Spor salonunda dikkat ettiyseniz, bazıları (özellikle genç sporcular), kaldırabileceklerinden çok daha fazla ağırlıkla çalışırlar. Daha doğrusu çalıştıklarını zannederler. Çünkü altına girdikleri ağırlık hareketin formunu bozar, asıl çalışması gereken kas grupları yerine genellikle alakasız kas gruplarına yüklenme olur, momentum etkisi ile ağırlıkları "kaldırdıklarını" sanıp aslında hemen hemen hiçbir şey yapmadan setlerini tamamlarlar. Hedefleri güçlü görünmek ya da kısa sürede kas yapmak olsa da, bu yaklaşım çoğu zaman ters teper. Ağırlık fazla, form bozuk, sonuç ise ne kas gelişimi ne de sağlık olur. Çünkü aşırı yüksek ağırlıkla yapılan ama yanlış formda sürdürülen antrenman, hem kas yıkımını yeterince sağlamaz hem de ciddi sakatlık riskini doğurur. Üstelik bu sabırsız arkadaşlar kısa sürede sonuç alamayınca çoğu yasal bile olmayan kimyasal serumlarla takviyelere yönelirler; yani sağlığın kaynağı olması gereken spor, bir vadede sağlığı ciddi şekilde tehdit eden bir hâle dönüşebilir.
Oysa formül basit: Doğru strateji, planlı antrenman, dengeli beslenme, temiz takviye ve sabır.
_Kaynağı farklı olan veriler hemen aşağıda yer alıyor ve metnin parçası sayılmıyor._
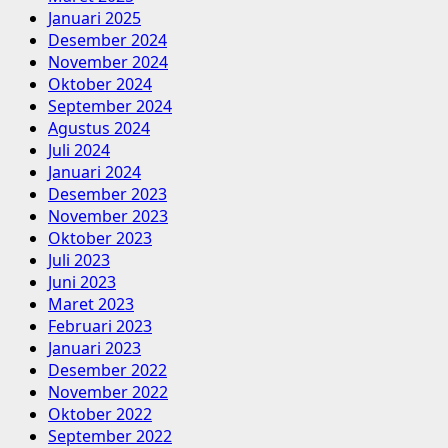
Januari 2025
Desember 2024
November 2024
Oktober 2024
September 2024
Agustus 2024
Juli 2024
Januari 2024
Desember 2023
November 2023
Oktober 2023
Juli 2023
Juni 2023
Maret 2023
Februari 2023
Januari 2023
Desember 2022
November 2022
Oktober 2022
September 2022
Kolay mı? Hayır. Çünkü bu yol sabır, azim, çalışma ve süreklilik ister. Ama bu sabrın ödülü kalıcılıktır. Her tekrar, formu ve zihni güçlendirir; sonuç yavaş ama köklü olur. Bu farkındalık bizi hep aynı sonuca götürür: spor yapmanın özü gösterişte değil, sürdürülebilir sağlıkta yatmaktadır.
Ayrıca unutmamak gerekir ki vücut sadece kaslardan ibaret değildir. Kaslar gücün görünen yüzüdür ama o gücü taşıyan ve sürdüren asıl yapı, organlar, iskelet sistemi ve içsel denge mekanizmalarıdır. Yalnızca kas gelişimine odaklanmak, diğer sistemleri ihmal etmek anlamına gelebilir. Bu da zamanla ciddi sonuçlar doğurabilir: Aşırı yükleme kemik yapısına zarar verebilir, dengesiz ya da kimyasal takviyeler karaciğer, böbrek ve dolaşım sisteminde geri dönüşü zor tahribatlar bırakabilir. Gerçek sağlık, bu bütünün korunmasıyla mümkündür; denge yalnızca görünürdeki güçte değil, sistemin tamamında aranmalıdır.
İş dünyasında da tablo çok farklı değildir. Kısa vadede sonuç almak isteyen birçok yönetici, tıpkı o genç sporcular gibi kaldırabileceğinden fazla “ağırlığın” altına giriyor. Gereğinden fazla projeyi aynı anda yürütmeye, hızlı büyüme hedefleri koymaya ya da her toplantıda “daha fazlasını” göstermeye çalışıyorlar. Ancak bu gösteri, tıpkı yanlış formda yapılan bir egzersiz gibi, kısa vadede etkileyici görünse de uzun vadede kası değil, sistemi yıpratıyor.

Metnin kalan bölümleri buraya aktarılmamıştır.